Exactly. I know we can sometimes look down on the power max community, but we aren't being fair or honest about things when we do that. I'm not saying we shouldn't be exploring lower powered cubes because I think they have a lot to offer and the power max community is largely ignoring them, but powered Magic is also fun. And while not really balanced, singleton helps to mitigate a lot of that variance. As long as you are packing a lot of answers to things and avoiding some of the true polarizing "I win" conditions (Time Vault combo let's say), you should have a lot more fun games than bad ones. I've seen virtually every "unwinable" situation end a way you didn't expect. T2 Inkwell has been beaten and that's a great story when it happens. It's also really hard to get T2 inkwell even with all the pieces in your cube. To some extent, difficulty in assembling and then drawing things like that have a way of balancing things because truly degenerate early game scenarios like this cannot be recreated at will in a limited drafting environment.
One time I had a hand with Island Mox Mox Tinker. I had only one Tinker target in my deck which was Sundering Titan (so it goes when you're drafting, believe me I would've taken anything else) and on the draw guess what the first thing I draw is? Sundering Titan. It would've been insane there even only destroying one land, and instead we had a pretty balanced and fair game.
In terms of balance or excluding from a powered cube, there's only three categories I explicitly exclude:
1) Ante cards, as I don't like errata-ing cards even though Contract From Below is insane and would be a top pick if I played Ante.
2) Conspiracy cards, as I like to draft my cube on xmage when possible and they aren't compatible there, even though some Conspiracies are on power-level.
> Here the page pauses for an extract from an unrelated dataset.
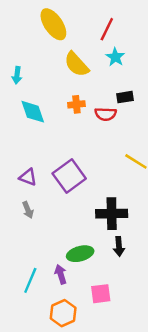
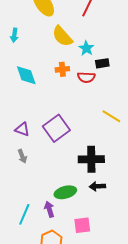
cyan star: (115, 57) -> (86, 48), moved
cyan arrow: (17, 75) -> (14, 35), moved
black arrow: (119, 246) -> (97, 186), turned 91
3) Time vault combo, as it's really boring and can take forever to combo off and assembling it is fairly mindless.
Otherwise, it's all fair game. To tie this into why we 'ignore' lower power cubes, there are a few points to address there.
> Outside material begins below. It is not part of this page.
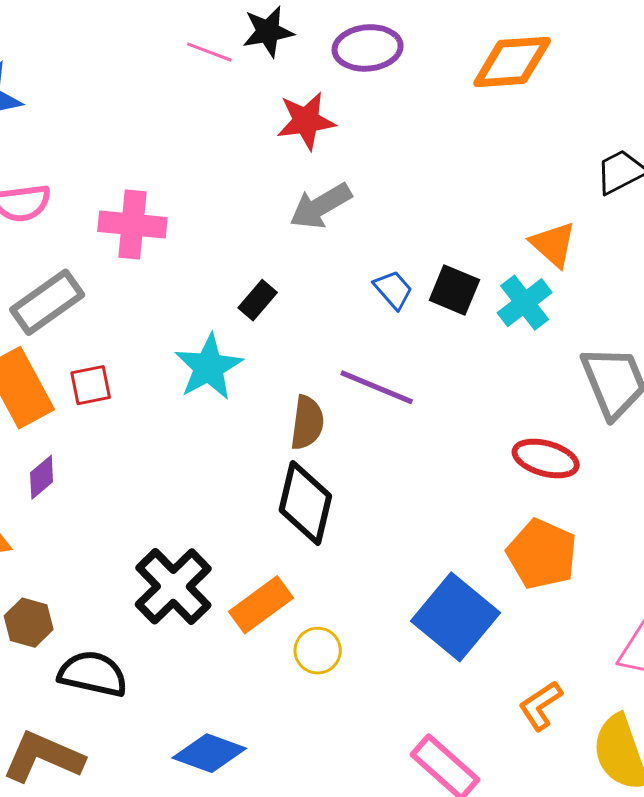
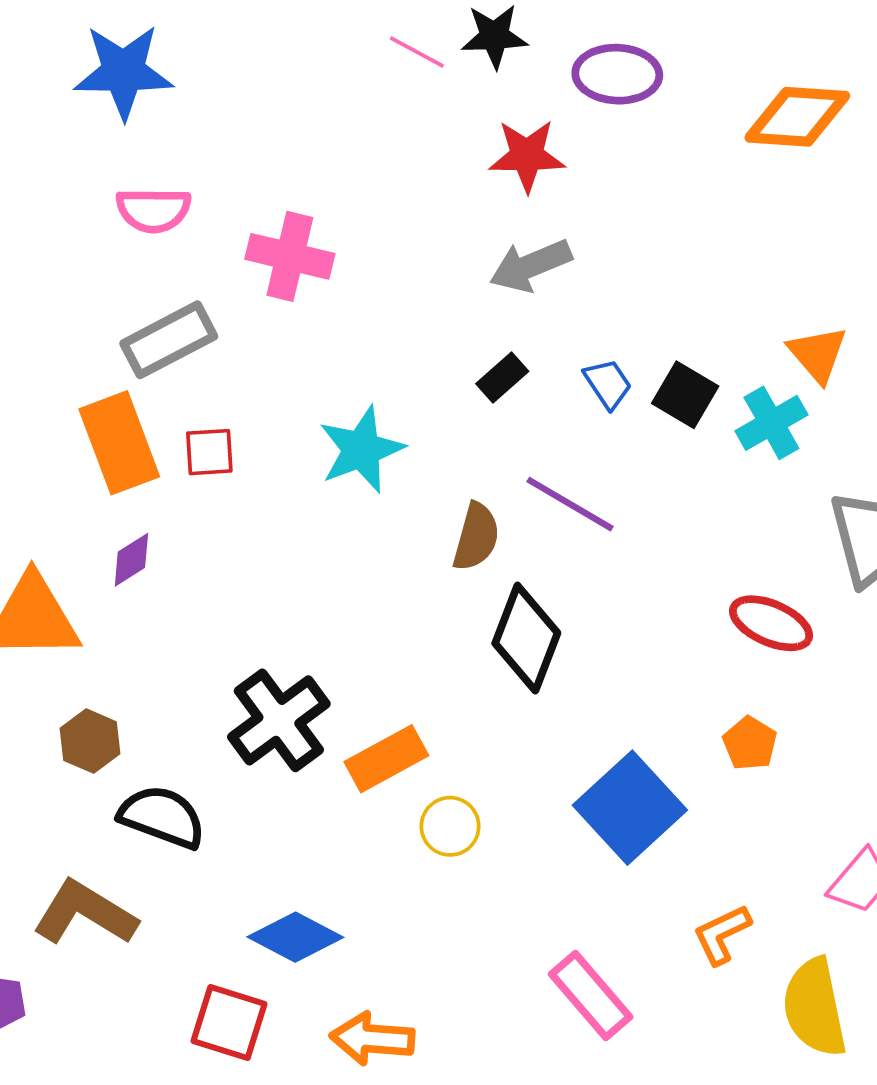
black rectangle: (258, 300) -> (502, 378), moved
black diamond: (305, 503) -> (526, 638), moved
orange pentagon: (542, 554) -> (750, 743), size x0.6

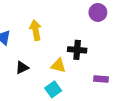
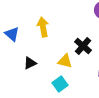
black cross: (77, 50) -> (83, 46), turned 36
1) When discussing cards, it's a lot easier to be on the same page than it is to make exceptions for every card and why someone is making an argument without having to go 'I run this type of cube and...' There have been instances where people have gotten into spats defending cards that everyone in the argument knows has no business in a powered cube for a variety of reasons, and then they say 'Please note that my cube is a such and such cube and therefore...' and then everyone either feels dumb or like they wasted time arguing shit there was no point in arguing. I think it's fun to see where certain cards fit when they can't fit into an unpowered/powered cube. If I'm trying to debate why I'm running a card vs not running it and we are talking about entirely different environments, then the debate carries less weight and you have to add a bunch of caveats. Some people like that, and that's great, but when Im specifically discussing power cubes I want to specifically be discussing them. It would be like debating on a BMW forum by saying 'well, my Jaguar...' which is adding almost nothing to what it an overall specific subject. And yes, there is a time and a place for those arguments, and there are connections that can be made there, but it's just easier to think powered/unpowered than it is to conceive every possible cube environment out there when discussing a card.
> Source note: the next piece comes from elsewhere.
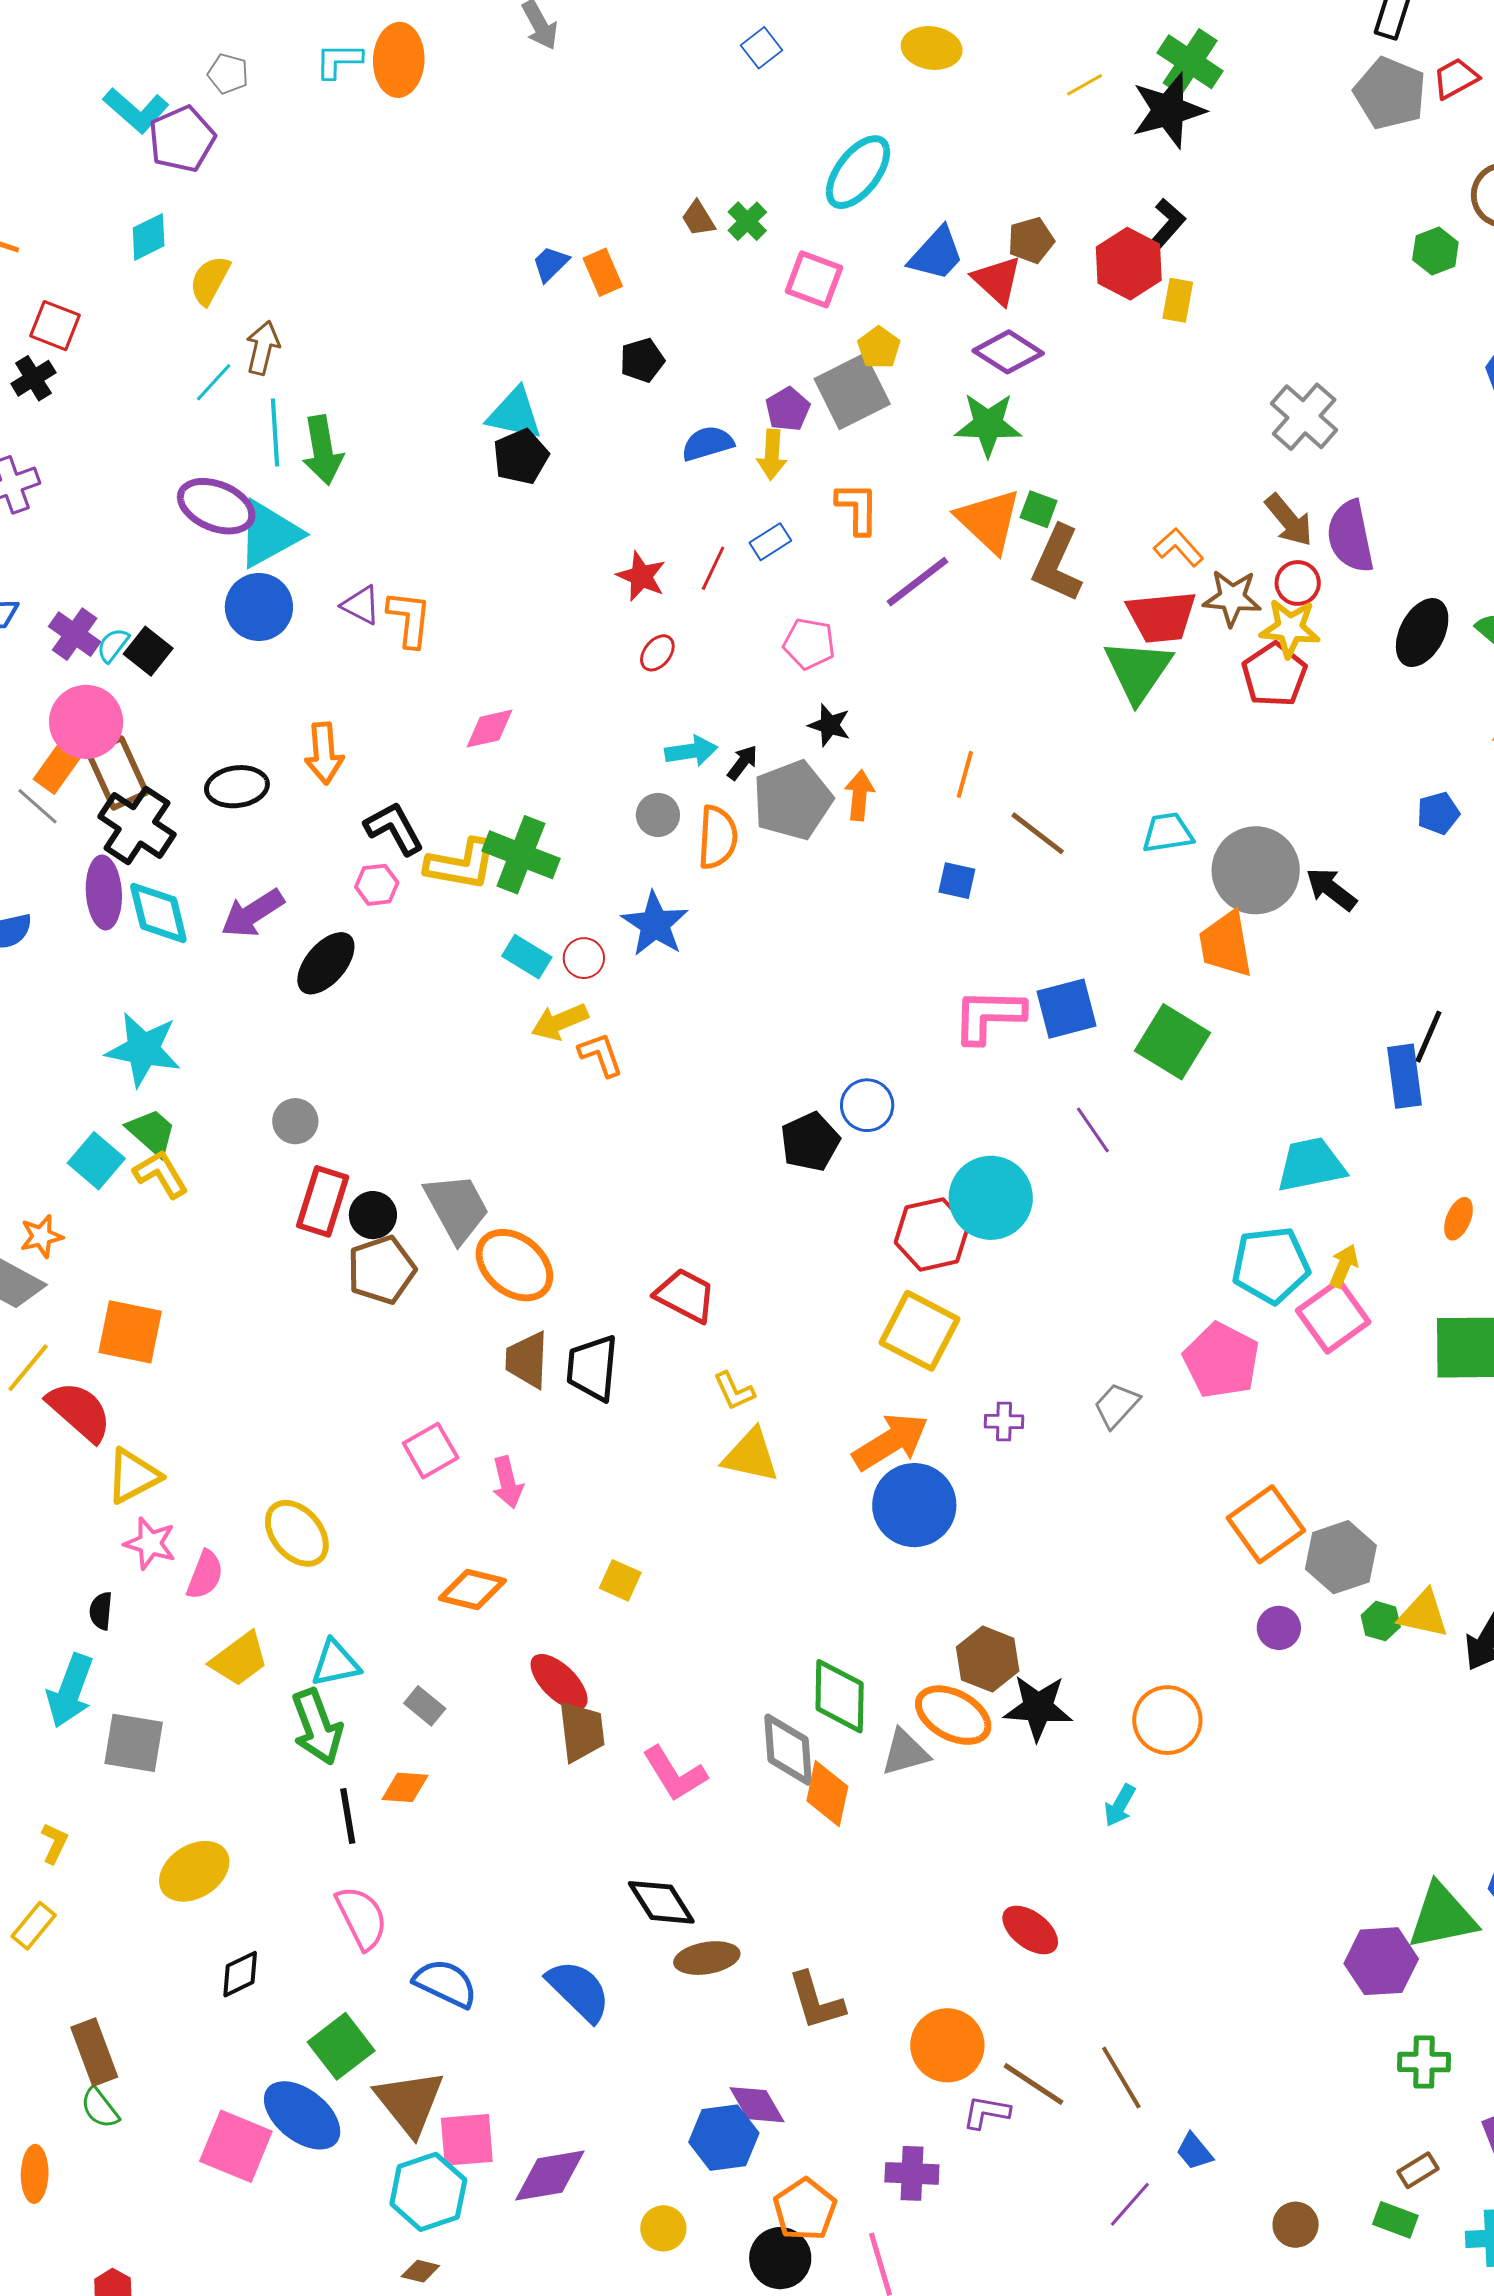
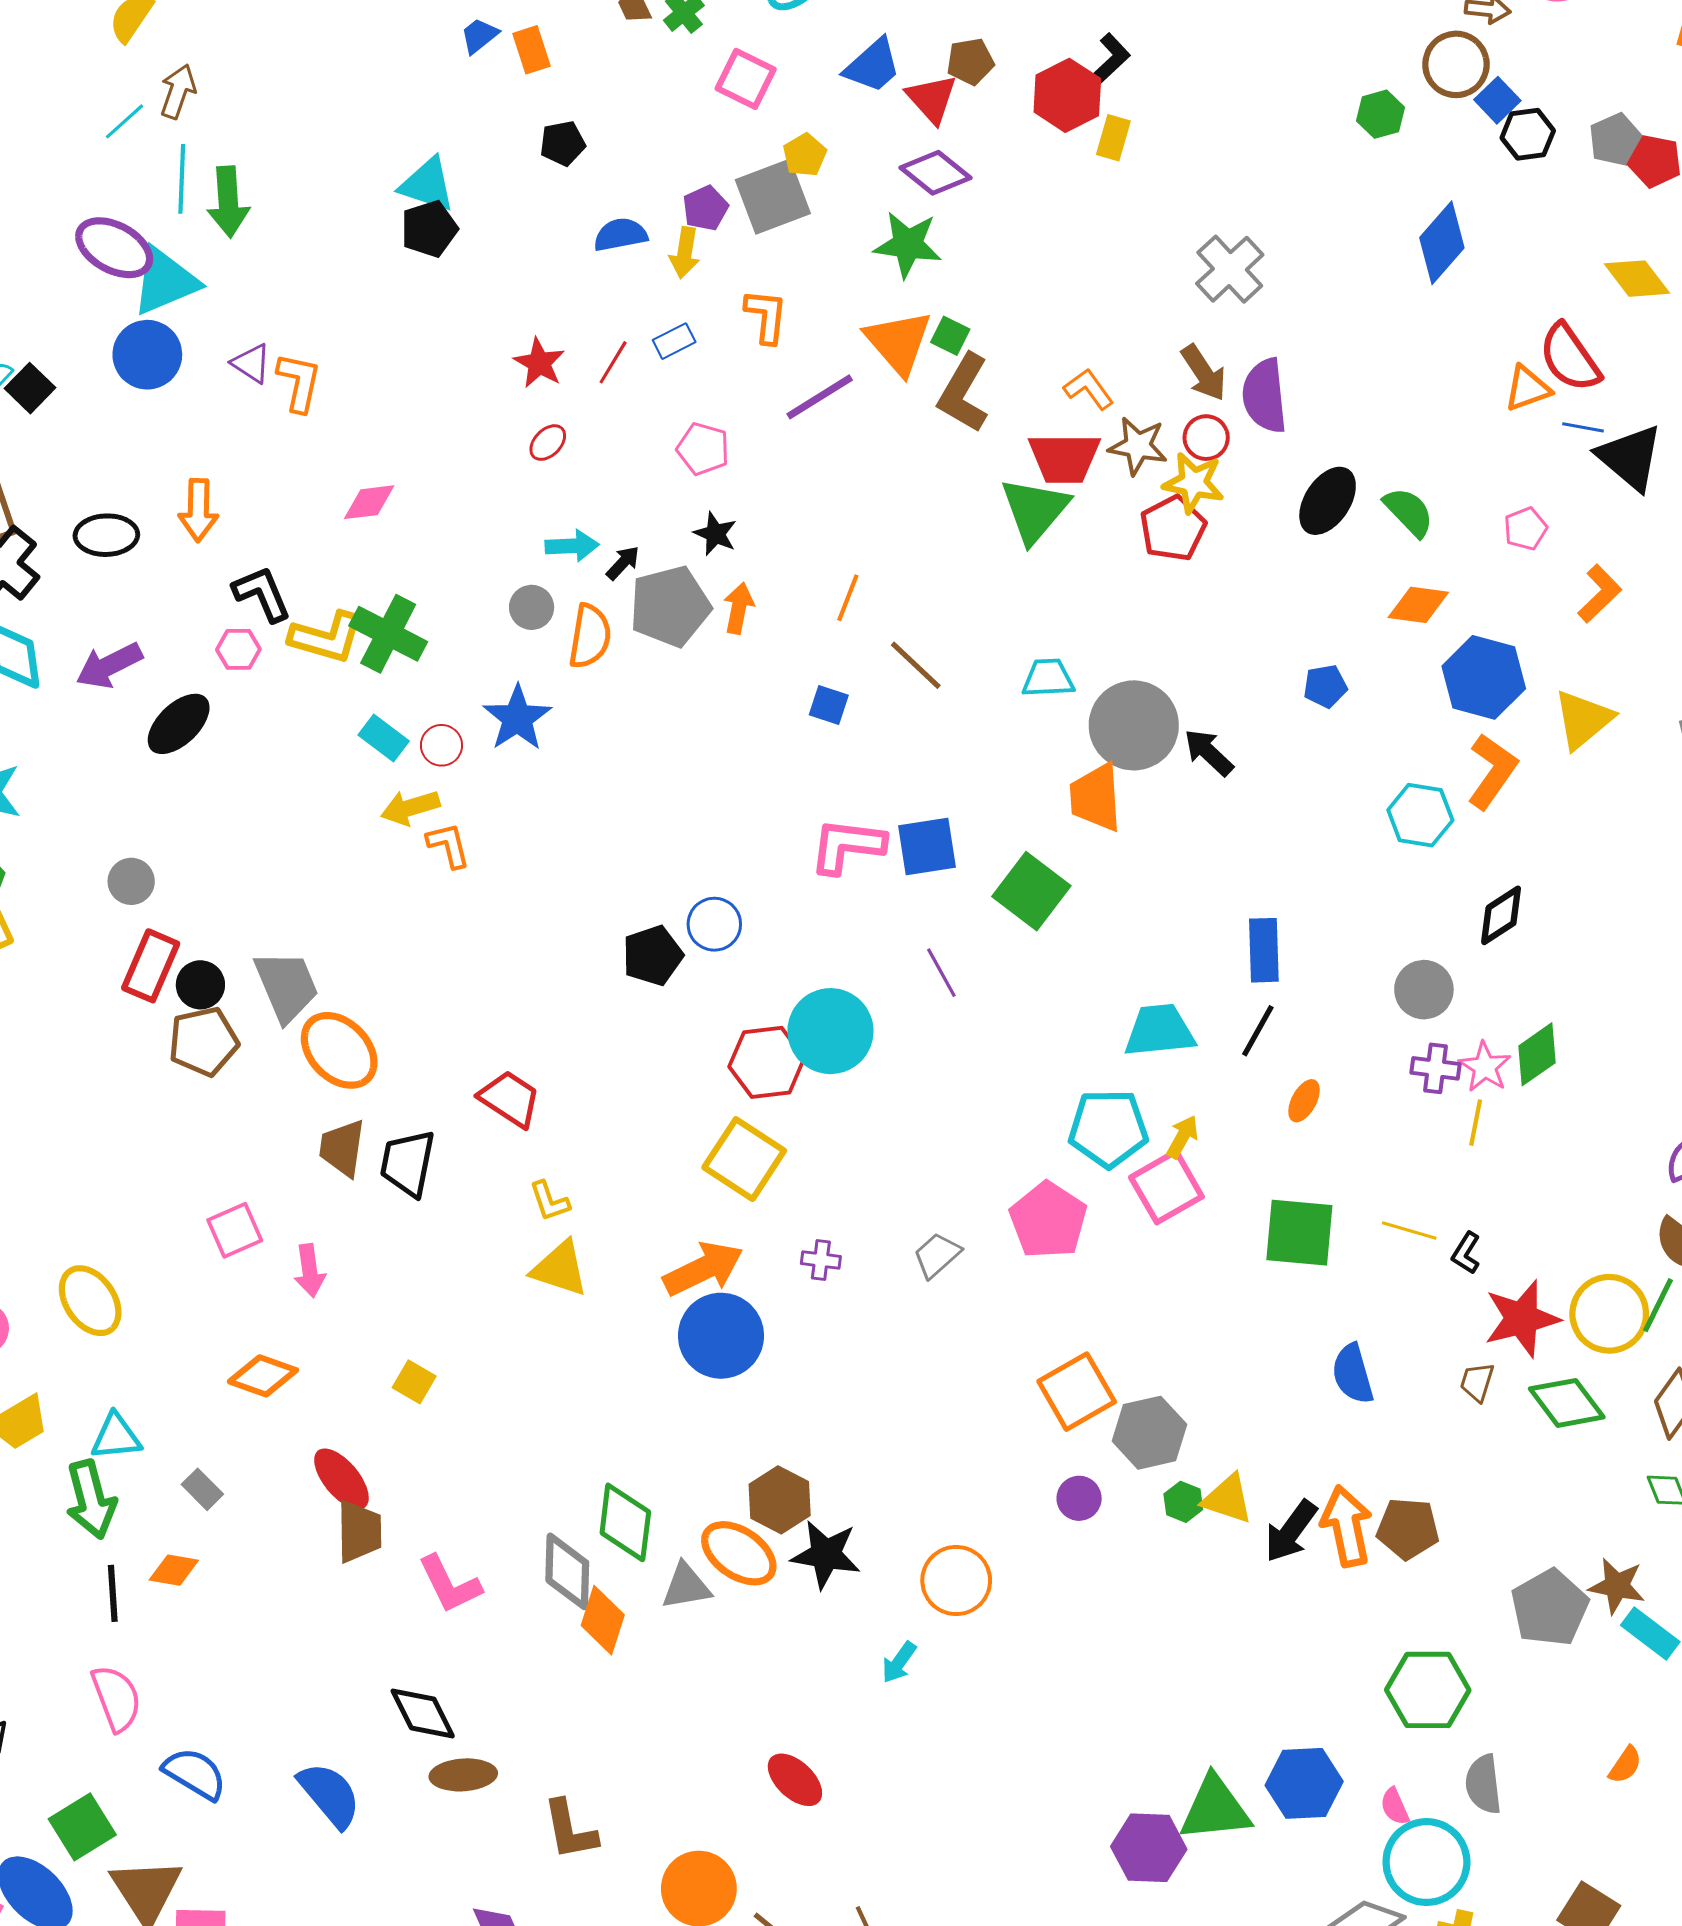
black line: (1428, 1037) -> (1258, 1031), moved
2) That being said, I really don't think lower powered cubes are ignored so much that their exposure is SO MUCH LESS than an unpowered/powered cube. If the majority of people's main experience is the unpowered/powered environment (which it is, and thank MODO for that), then the majority of debate and discussion will pertain to those cubes. This is less an opinion and more fact, so while I don't love the MODO cubes it's hard to ignore not only how many people are playing them but how few other cubes they play.
3) People who run powered cubes want to do broken things, and that's typically not what lower powered cubes are designed for. Like, you don't throw lotus and sol ring into your cube because you want an environment where explosive things can't happen. And frankly, people who play these cubes and continue to find them cool! Like, I think it's great when T2 Inkwell Leviathan happens, or someone draws a million cards off of Library, or s0meone goes infinite off Time Walk + Witness + Crystal Shard. I can't and won't speak for anyone else, but these types of games are FUN to me as I like the really broken degenerate shit. The stuff I don't like? Mana screw. Mana flood. i.e. the variance that occurs at all power levels of limited.
So yeah, bit of a book there, but I think there's less of an 'ignoring' or 'looking down' aspect from power cubers than implied and more so a 'I know what I like' frame of mind that is really only achieved from running a powered cube.